Washington, D.C., Dec. 23, 2011 — The Securities and Exchange Commission today charged a former securities trader at a San Diego-based brokerage firm with orchestrating an illegal trading scheme.
The SEC alleges that Aurelio Rodriguez acted in concert with a Mexican investment adviser, InvesTrust, and unnecessarily inserted a separate broker-dealer as a middleman into securities transactions in order to generate millions of dollars in additional fees. Rodriguez, who resided in Coronado, Calif., at the time and currently lives in Mexico, agreed to pay $1 million to settle the SEC’s charges. The SEC also charged his former firm Investment Placement Group (IPG) and its CEO with failing to properly supervise Rodriguez. IPG agreed to pay more than $4 million to settle the charges.
In an interpositioning scheme, an extra broker-dealer is illegally added as a principal on trades even though no real services are being provided. The SEC alleges that Rodriguez colluded with InvesTrust and needlessly inserted a broker-dealer based in Mexico into securities transactions between IPG and InvesTrust’s pension fund clients, causing the pension funds to pay approximately $65 million more than they would have without the middleman.
“Rodriguez repeatedly abused his position as a securities industry professional to commit this cross-border fraudulent scheme to the detriment of the pension funds,” said Rosalind R. Tyson, Director of the SEC’s Los Angeles Regional Office. “The scheme’s participants reaped millions of dollars from these illicit activities.”
According to the SEC’s order instituting administrative proceedings against Rodriguez, the scheme occurred from January to November 2008. Rodriguez in coordination with InvesTrust acquired 10 different credit-linked notes in an IPG proprietary account. Rodriguez knew that the notes were slated for InvesTrust’s pension fund clients.
The SEC alleges that IPG, through Rodriguez, added a markup of roughly 1.5 to 4.5 percent to the purchase price and then sold the notes to the middleman Mexican brokerage firm. IPG, through Rodriguez, repurchased the notes from the Mexican brokerage firm within a day or so at a slightly higher price. IPG added another markup and then sold the securities to InvesTrust’s pension fund clients.
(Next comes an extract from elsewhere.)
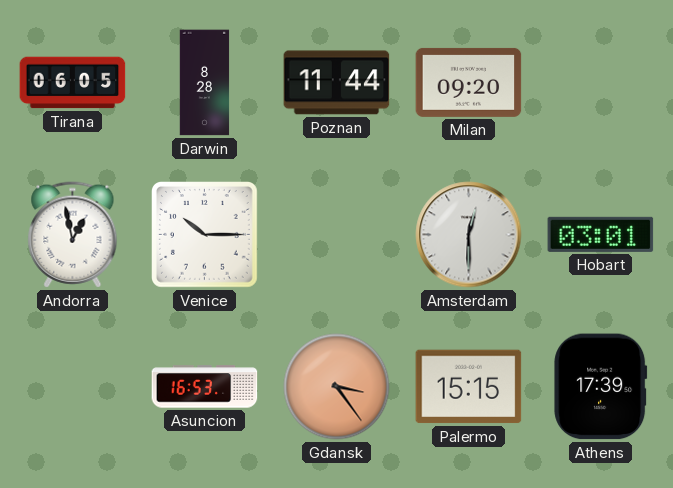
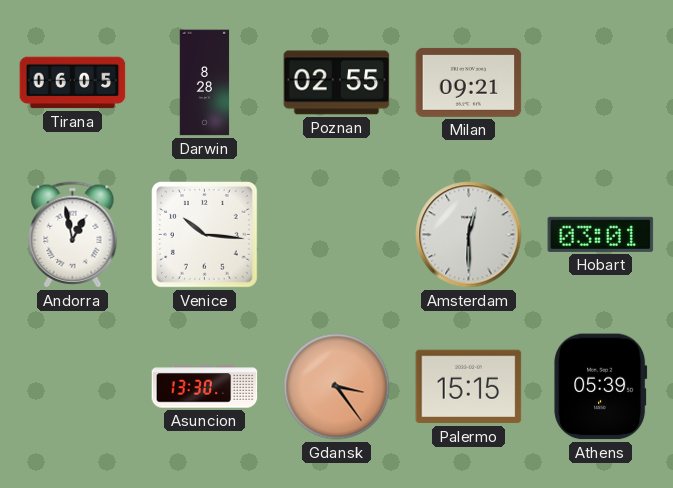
Poznan: 11:44 -> 02:55
Milan: 09:20 -> 09:21
Venice: 10:15 -> 10:16
Asuncion: 16:53 -> 13:30
Athens: 17:39 -> 05:39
According to the SEC’s order, in some instances Rodriguez repeated the buy-sell pattern with the middleman Mexican brokerage firm multiple times, driving up the price with each successive trade before finally selling the notes to the pension funds at artificially inflated prices. Rodriguez received millions of dollars in additional markups generated from the interpositioned transactions.
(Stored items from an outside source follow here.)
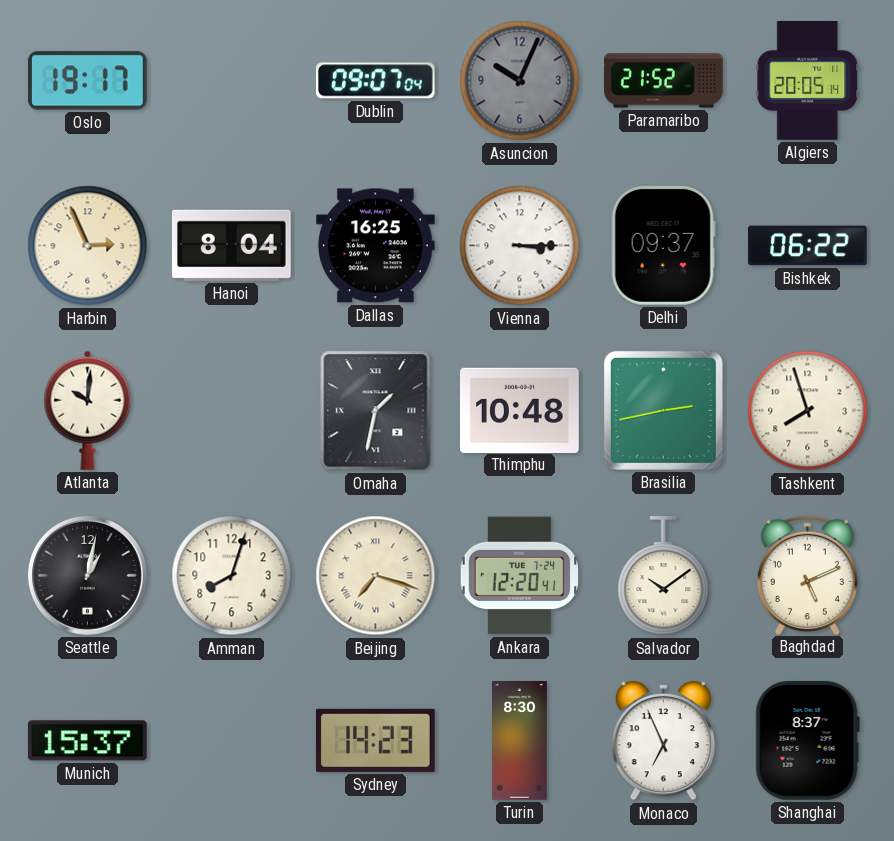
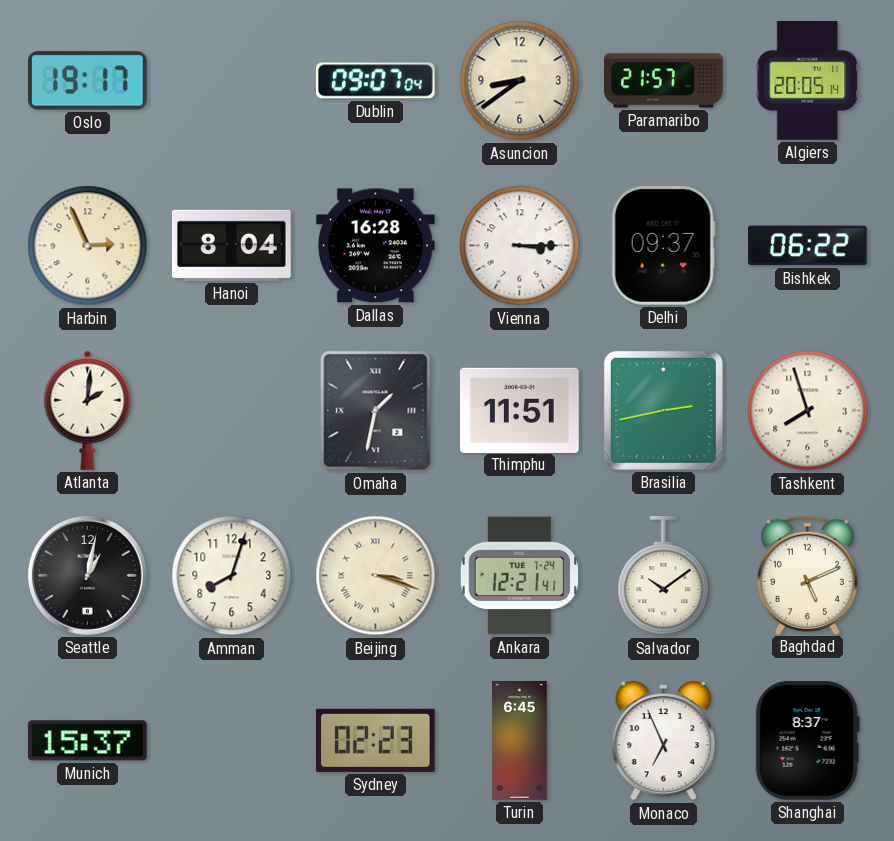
Asuncion: 10:04 -> 8:39
Asuncion dial: grey -> cream
Paramaribo: 21:52 -> 21:57
Dallas: 16:25 -> 16:28
Atlanta: 10:01 -> 2:01
Thimphu: 10:48 -> 11:51
Beijing: 7:18 -> 3:18
Ankara: 12:20 -> 12:21
Sydney: 14:23 -> 02:23
Turin: 8:30 -> 6:45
The SEC’s order finds that Rodriguez violated Section 17(a) of the Securities Act, Section 10(b) of the Exchange Act, and Rule 10b-5. Without admitting or denying the SEC’s findings, Rodriguez consented to the order and agreed to pay $1 million in ill-gotten gains and to be barred from the securities industry as well as from participating in any penny stock offering, for five years. The order also requires him to cease and desist from committing or causing any violations of Section 17(a) of the Securities Act, Section 10(b) of the Exchange Act, and Rule 10b-5.
The SEC instituted separate but related administrative proceedings against IPG and its CEO Adolfo Gonzalez-Rubio, who was Rodriguez’s direct supervisor. IPG and Gonzalez-Rubio each agreed to settle their cases without admitting or denying the SEC’s findings. IPG agreed to be censured, pay approximately $3.8 million in disgorgement and prejudgment interest, pay a $260,000 penalty, and comply with certain undertakings. Gonzalez-Rubio agreed to a three-month suspension as a supervisor with any broker, dealer, investment adviser, or certain other registered entities.